McCurtain County Sheriff Kevin Clardy said he went to District Attorney Mark Matloff‘s office and told him “I ain’t no f-----g liar,” according to the McCurtain Gazette-News, which released the full 3-hour, 37-minute audio late Wednesday. NBC News has listened to the recording in full but has not independently verified its authenticity.

“I shouldn’t have said what I did,” Clardy could be heard saying. “He was looking for a place to get out of his damn door.”

But Clardy said he was “pissed.”

“He said you have a seat I said I think I’ll stand,” Clardy said on the recording. “I was standing right in the middle of his door. I went over there to whoop his ass.
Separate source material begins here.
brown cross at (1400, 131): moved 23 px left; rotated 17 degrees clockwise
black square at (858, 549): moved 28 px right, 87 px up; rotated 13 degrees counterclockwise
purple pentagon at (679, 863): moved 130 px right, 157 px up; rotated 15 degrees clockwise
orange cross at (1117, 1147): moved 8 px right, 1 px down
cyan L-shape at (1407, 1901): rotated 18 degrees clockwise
I got pissed off, I got pissed off.”

The sheriff can also be heard repeatedly making comments about newspaper reporter Christopher Lee Willingham, saying he was “gonna bounce his ass.”
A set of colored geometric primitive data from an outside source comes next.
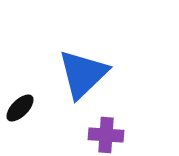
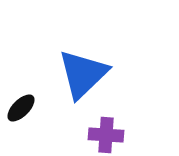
black ellipse: moved 1 px right
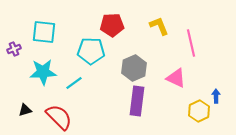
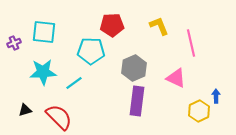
purple cross: moved 6 px up
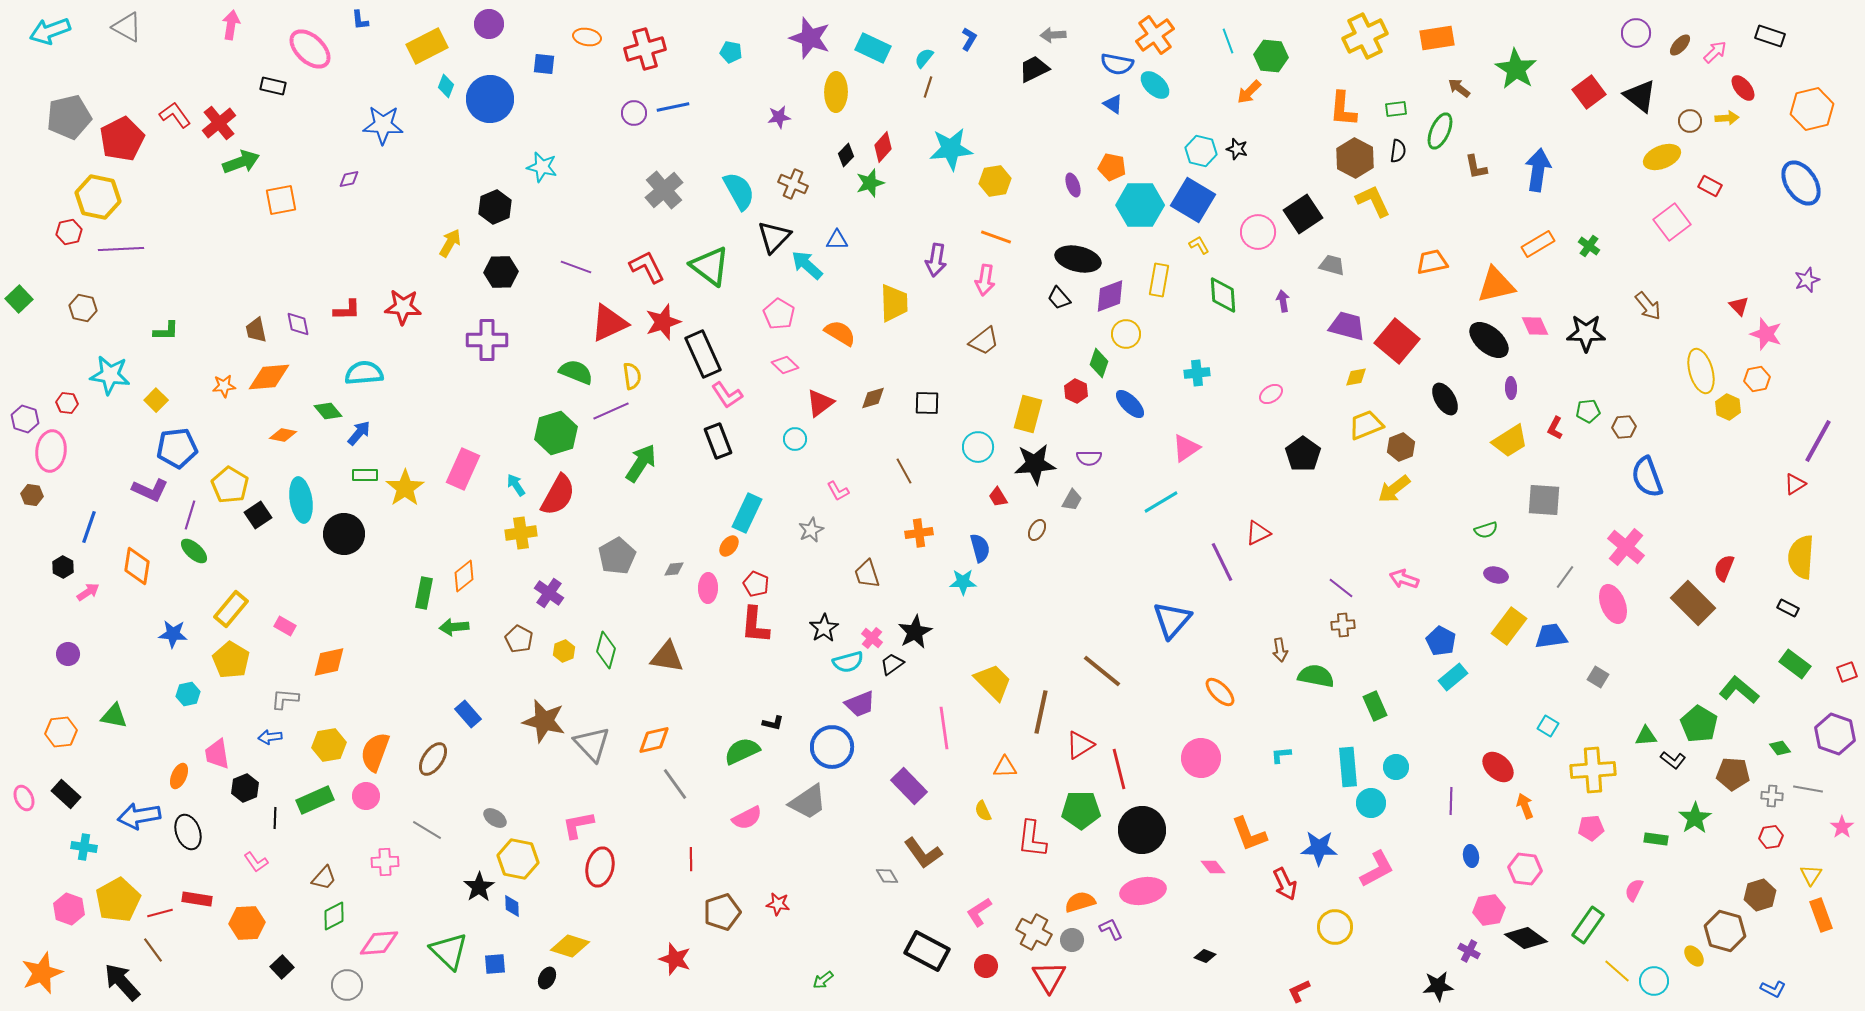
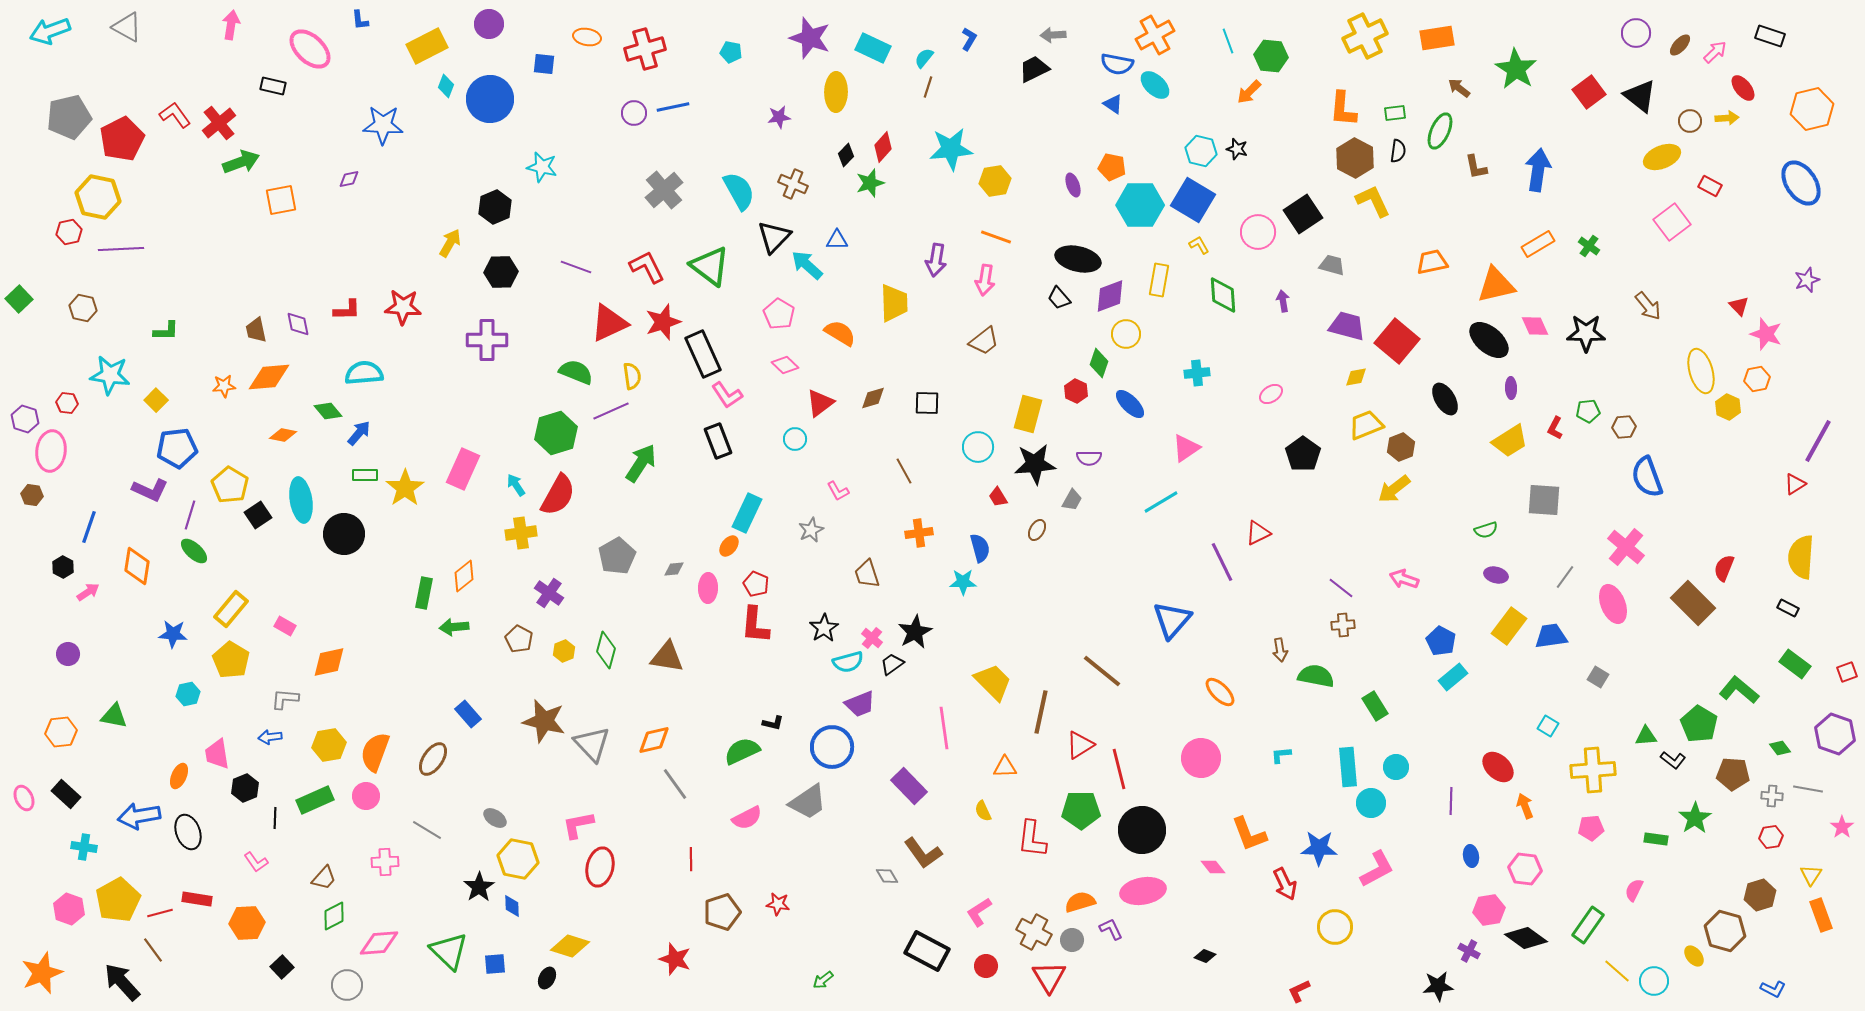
orange cross at (1155, 35): rotated 6 degrees clockwise
green rectangle at (1396, 109): moved 1 px left, 4 px down
green rectangle at (1375, 706): rotated 8 degrees counterclockwise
Neither Clardy nor Matloff have responded to requests for comment about their alleged confrontation — or about the recording that Willingham’s father and fellow reporter, Bruce Willingham, said they secretly made on March 6 to gather evidence that the McCurtain County commissioners were illegally engaging in county business after the public meetings were over.

The first excerpts, which the McCurtain Gazette-News published over the weekend, sparked outrage in the town of Idabel and brought unwanted national attention to a county that is home to a little over 20,000 people and located in the southeastern corner of Oklahoma, an area known as “Little Dixie.”

The report in the print-only McCurtain Gazette-News also prompted Oklahoma Gov. Kevin Stitt to call for the resignations of Clardy; Alicia Manning and Larry Hendrix, who are two other sheriff’s department workers; as well as county Commissioner Mark Jennings.

Jennings resigned on Wednesday. It was Jennings who was heard talking with Clardy and the others on the recording about lynching Black people.

In the full recording that was released on Thursday, Jennings can be heard talking about punishing the McCurtain Gazette-News for its reporting on the county by buying an old military tank to drive into the newspaper building.

In the recording he’s asked how he’d explain what happened, Jenning replied, “Sorry, I couldn’t stop this motherf-----.” 

Jennings, in his handwritten resignation letter, said he would “release a formal statement in the near future regarding the recent events in our county.” So far he hasn’t.

Residents call for the resignation of several McCurtain County officials at a county commissioners meeting April 17, 2023, in Idabel, Okla.
Residents call for the resignation of several McCurtain County officials at a county commissioners meeting Monday in Idabel, Okla. Christopher Bryan / Southwest Ledger via AP

Clardy, Manning and Hendrix have not made any public statements about the recording and have not responded to repeated requests for comment. But on Monday, the sheriff’s office claimed that the recording had been “illegally obtained,” and that it appeared to have been altered and may have violated a state law prohibiting secret recordings by third parties.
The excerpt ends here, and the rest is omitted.